Here’s how it breaks down:

 

  • Index Surge: The ISM Prices Paid Index surged to 77.4, far exceeding the consensus estimate of around 60.5. This marks one of the highest readings since the early 2000s, indicating that businesses are facing significantly higher costs for their inputs.
  • Economic Implications: With such a dramatic increase, this could mean that the cost of goods at the consumer level won’t be dropping any time soon. It’s a stark reminder that inflation might be more entrenched than previously thought, affecting everything from everyday groceries to high-tech manufacturing.
  • Sector Breakdown: The manufacturing sector, in particular, has felt the brunt of this price hike. Raw materials, especially metals and chemicals, have seen price spikes, which could lead to higher vehicle and electronics prices down the line.
  • Historical Context: The last time we saw numbers like this, it was during periods of significant economic upheaval, where supply chain disruptions were rampant, and demand outstripped supply by a wide margin.
  • Comparative Data: Compared to November’s index of 65.4, December’s leap is not just a step but a giant leap. This jump, when viewed against the backdrop of the Federal Reserve’s efforts to curb inflation, paints a picture of a more stubborn inflationary environment.

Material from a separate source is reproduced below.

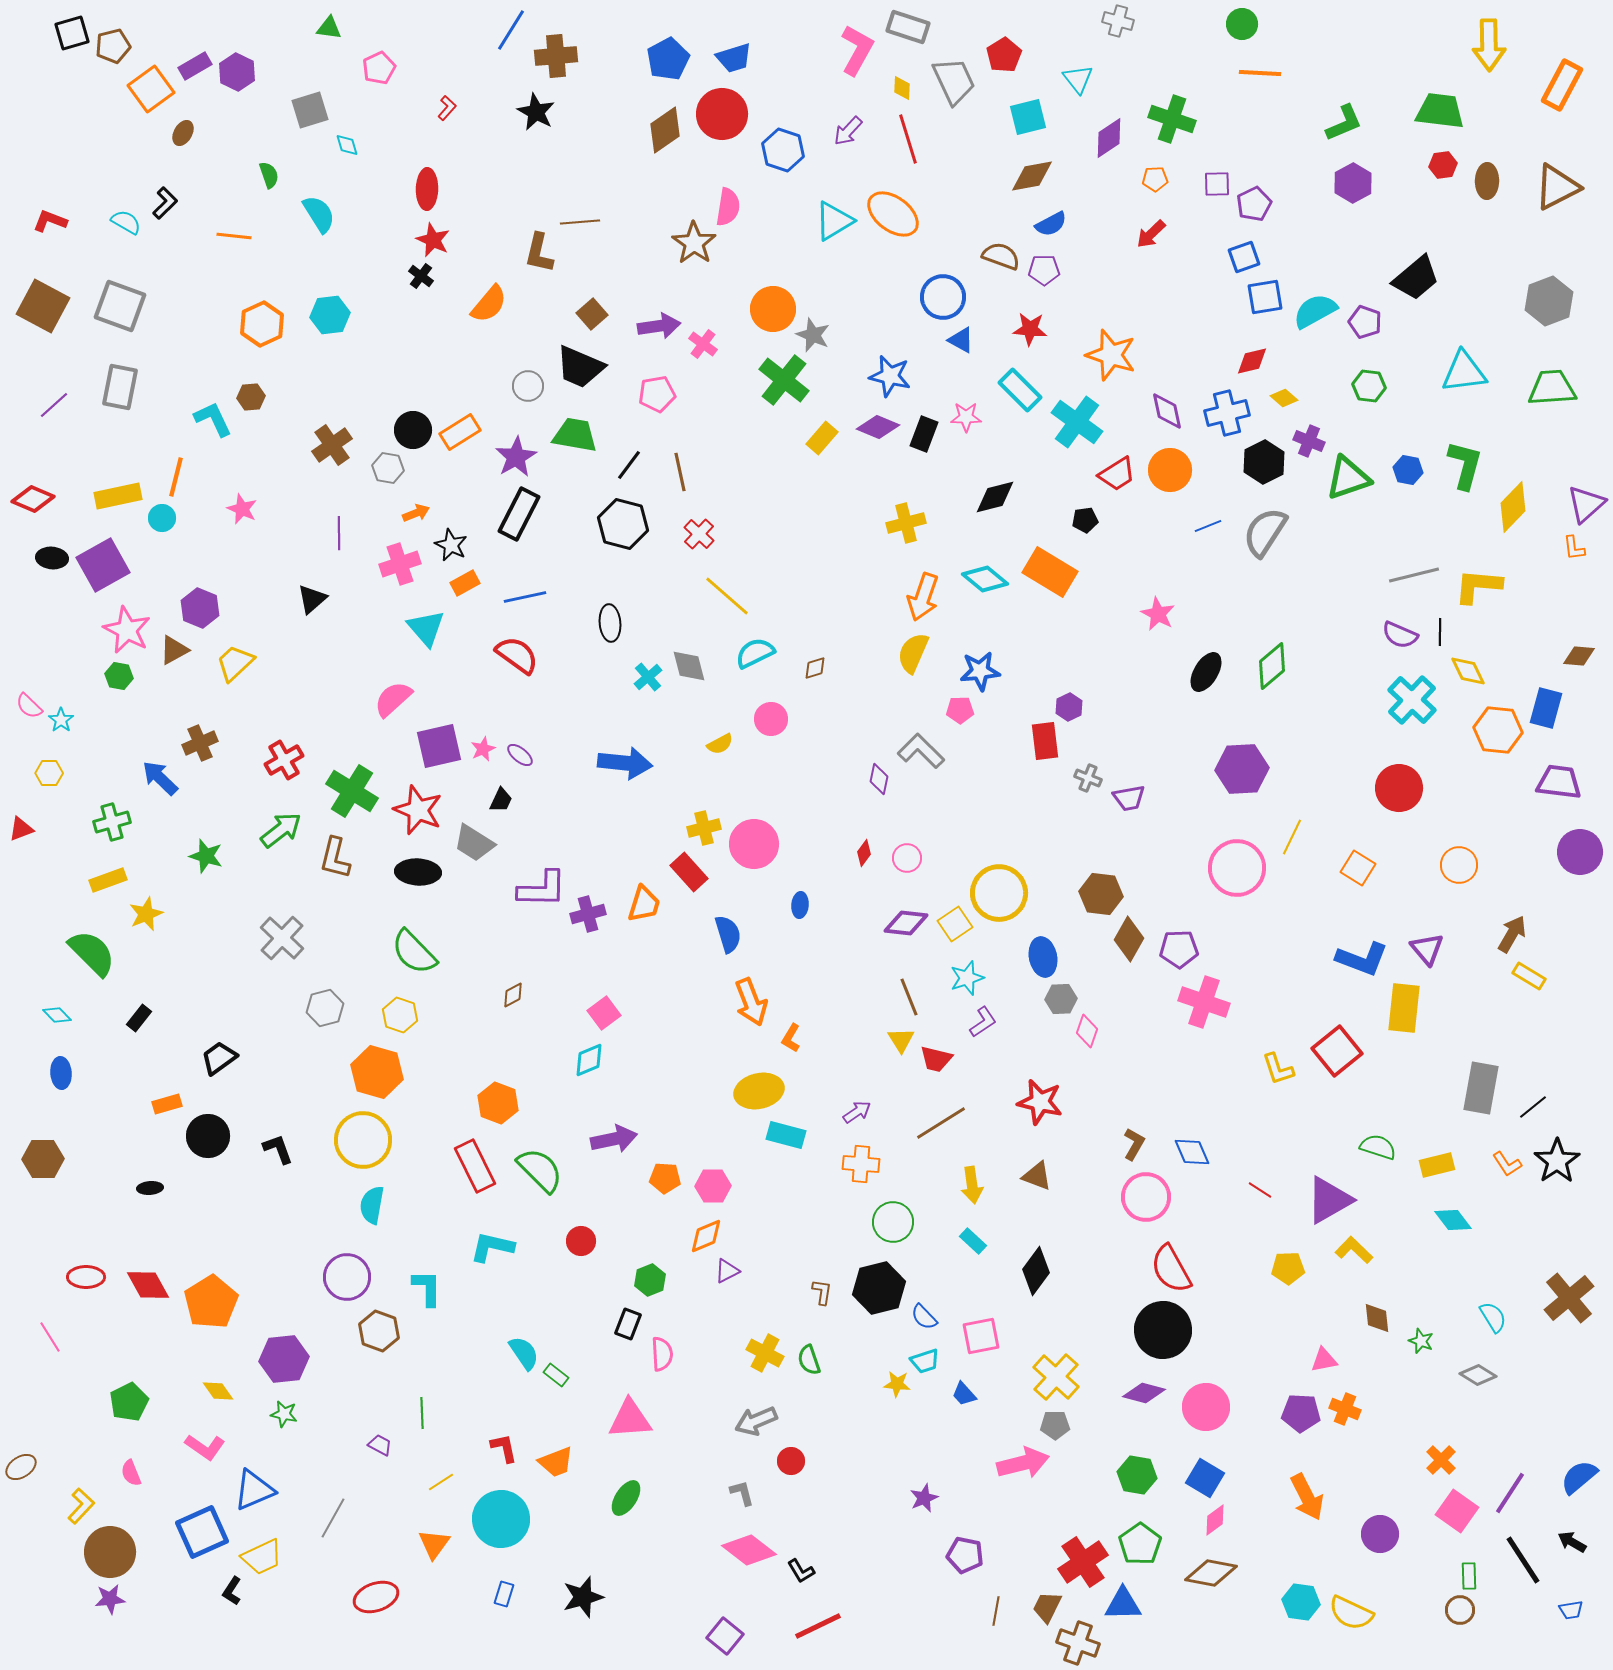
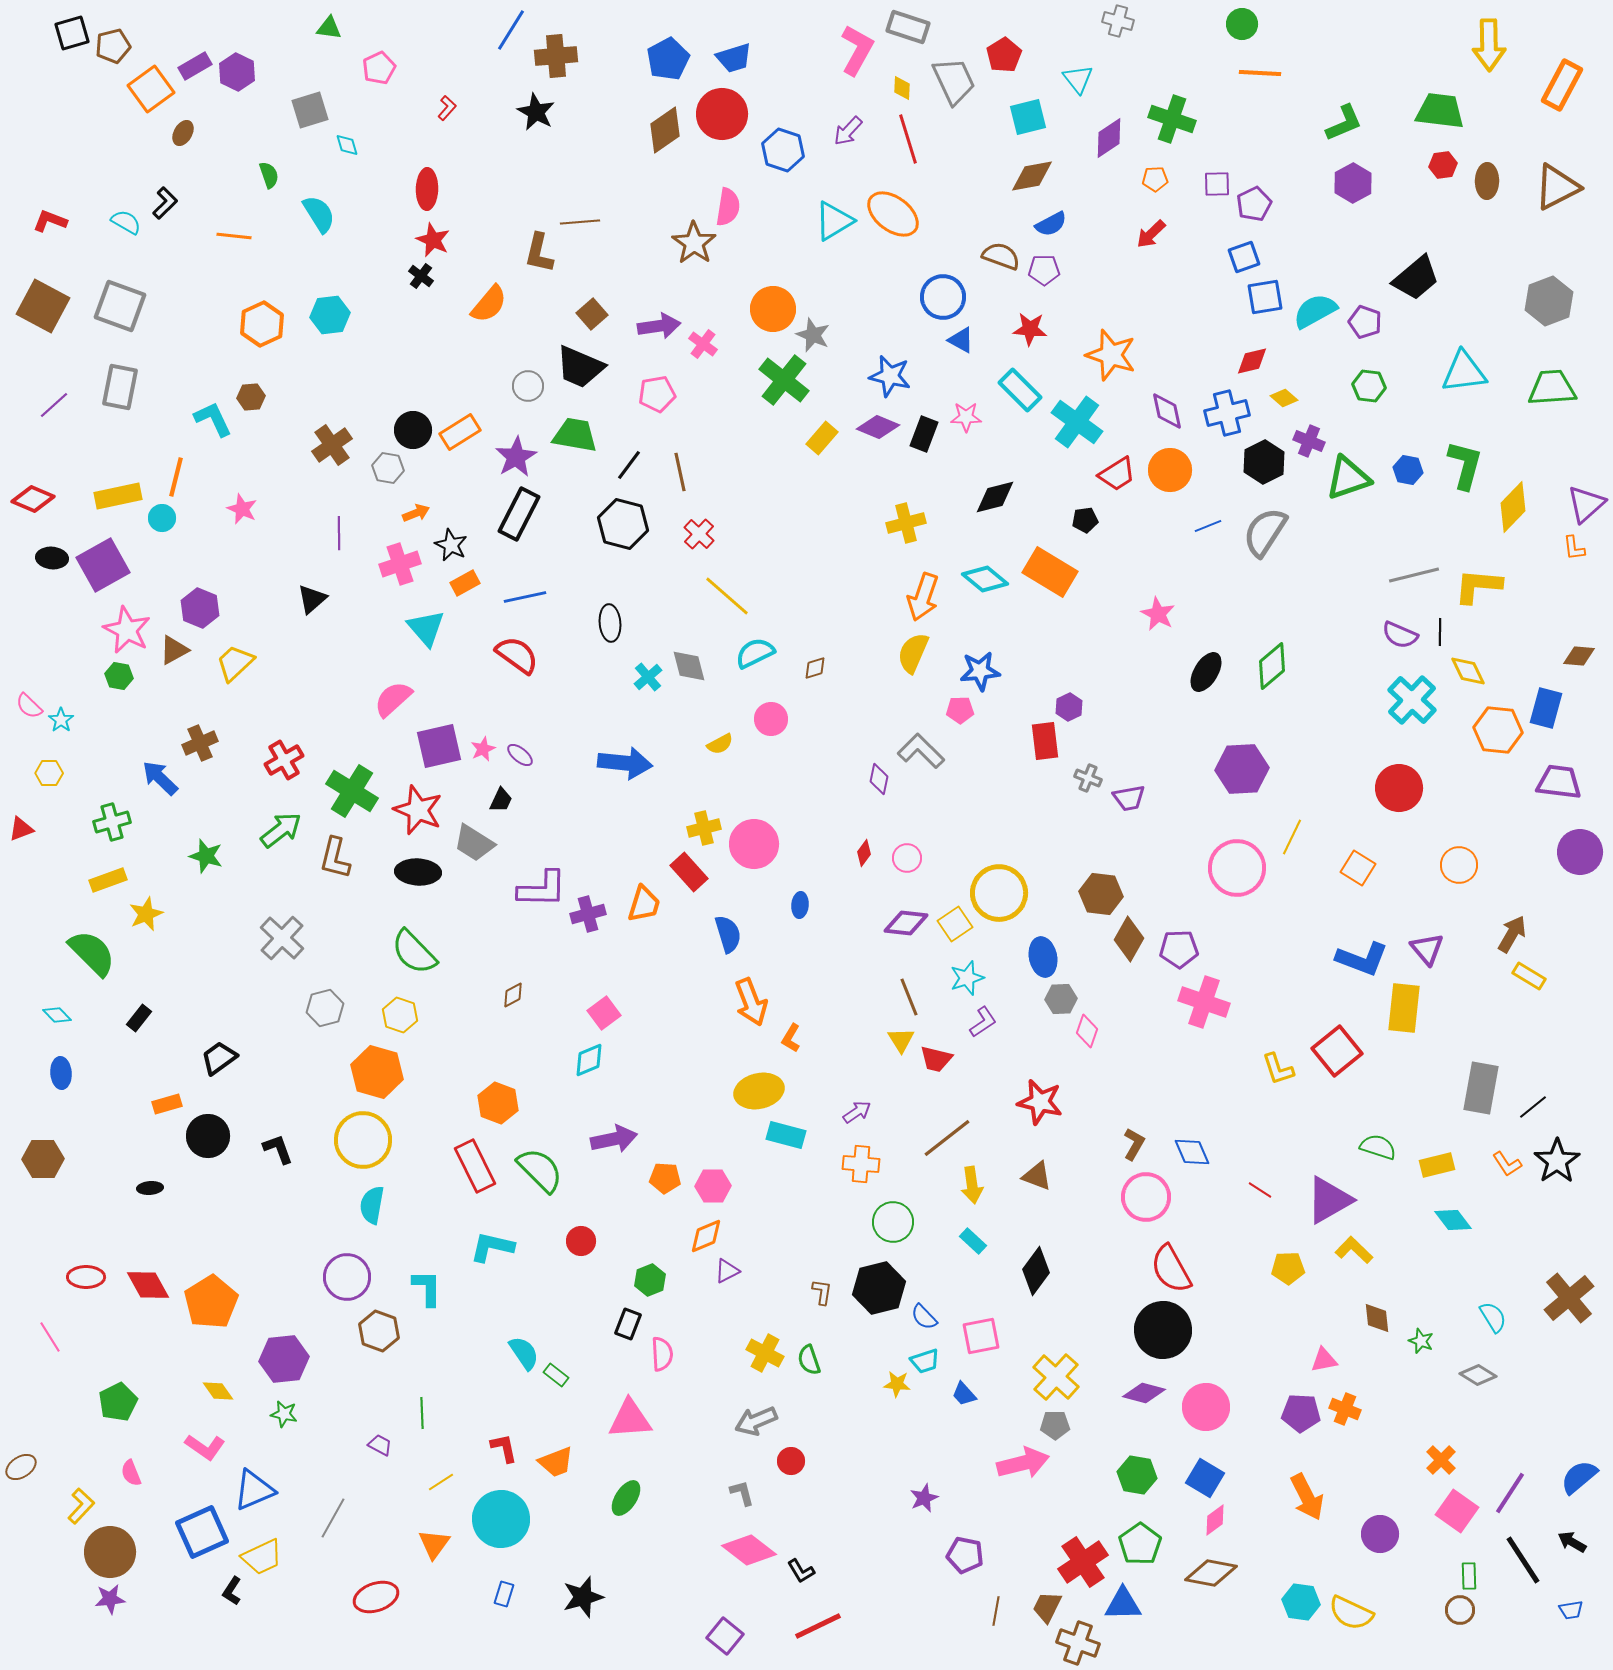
brown line at (941, 1123): moved 6 px right, 15 px down; rotated 6 degrees counterclockwise
green pentagon at (129, 1402): moved 11 px left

  • Quotes from the Report: The Institute for Supply Management (ISM) stated, “The Prices Index increased 12 percentage points compared to the November reading of 65.4 percent, indicating significantly faster supplier pricing growth.”

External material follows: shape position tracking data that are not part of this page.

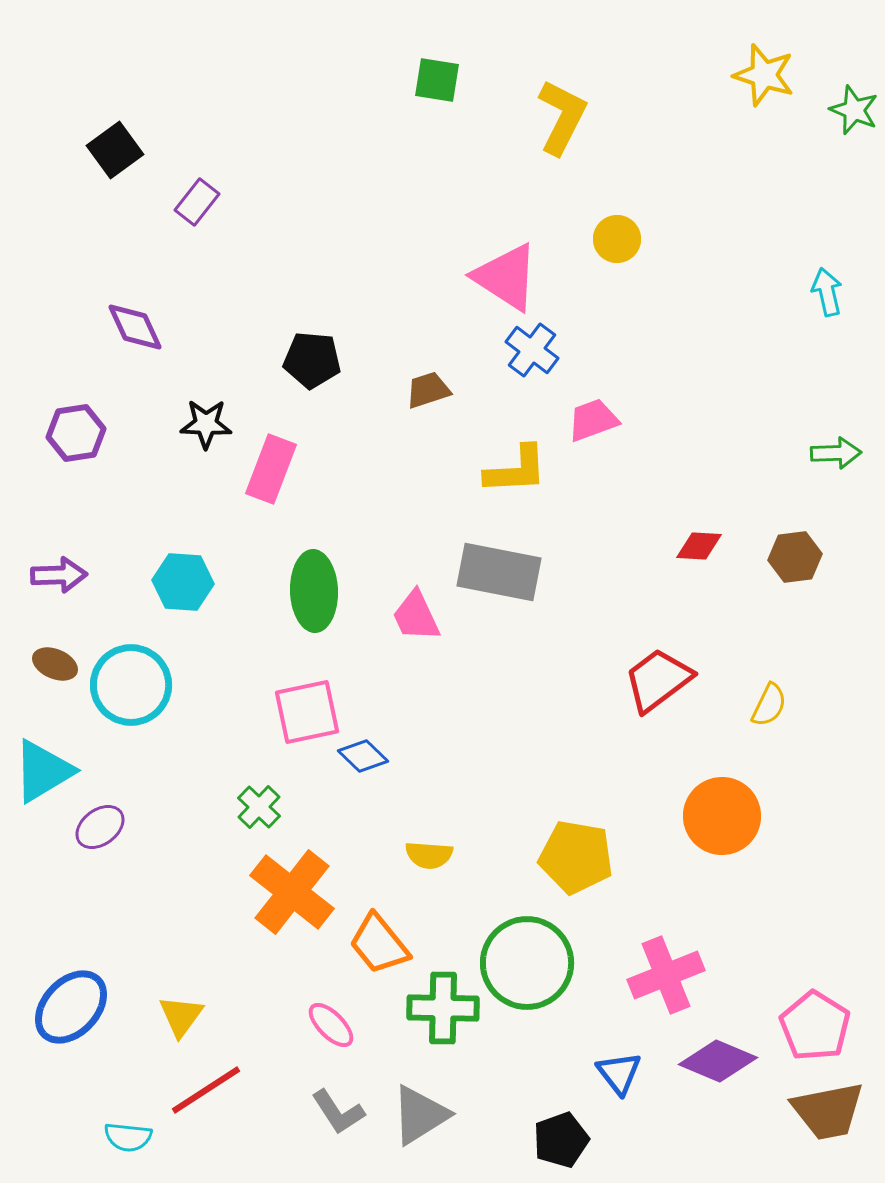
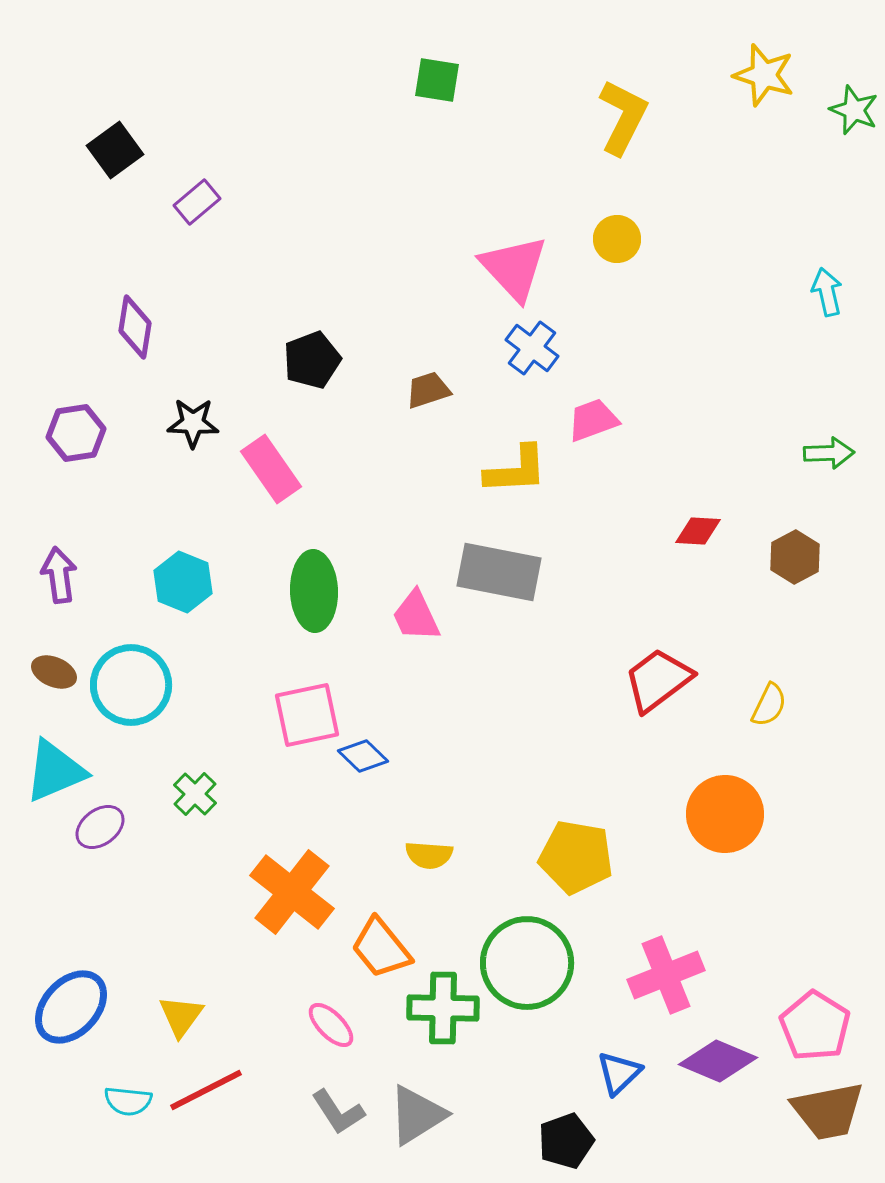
yellow L-shape at (562, 117): moved 61 px right
purple rectangle at (197, 202): rotated 12 degrees clockwise
pink triangle at (506, 277): moved 8 px right, 9 px up; rotated 14 degrees clockwise
purple diamond at (135, 327): rotated 34 degrees clockwise
blue cross at (532, 350): moved 2 px up
black pentagon at (312, 360): rotated 26 degrees counterclockwise
black star at (206, 424): moved 13 px left, 1 px up
green arrow at (836, 453): moved 7 px left
pink rectangle at (271, 469): rotated 56 degrees counterclockwise
red diamond at (699, 546): moved 1 px left, 15 px up
brown hexagon at (795, 557): rotated 21 degrees counterclockwise
purple arrow at (59, 575): rotated 96 degrees counterclockwise
cyan hexagon at (183, 582): rotated 18 degrees clockwise
brown ellipse at (55, 664): moved 1 px left, 8 px down
pink square at (307, 712): moved 3 px down
cyan triangle at (43, 771): moved 12 px right; rotated 8 degrees clockwise
green cross at (259, 807): moved 64 px left, 13 px up
orange circle at (722, 816): moved 3 px right, 2 px up
orange trapezoid at (379, 944): moved 2 px right, 4 px down
blue triangle at (619, 1073): rotated 24 degrees clockwise
red line at (206, 1090): rotated 6 degrees clockwise
gray triangle at (420, 1115): moved 3 px left
cyan semicircle at (128, 1137): moved 36 px up
black pentagon at (561, 1140): moved 5 px right, 1 px down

  • Market Reaction: Following the release, markets have begun to adjust expectations for interest rates, with some now betting on a tighter policy for longer to combat the rising tide of inflation.

This data isn’t just a blip on the radar; it’s a storm warning for an economy trying to find its footing. With prices paid by businesses skyrocketing, there’s a real risk that the cost of living could soar, putting pressure on wages and consumer spending power. It’s a clear sign that the battle against inflation is far from over, and the strategies employed so far might need reevaluation.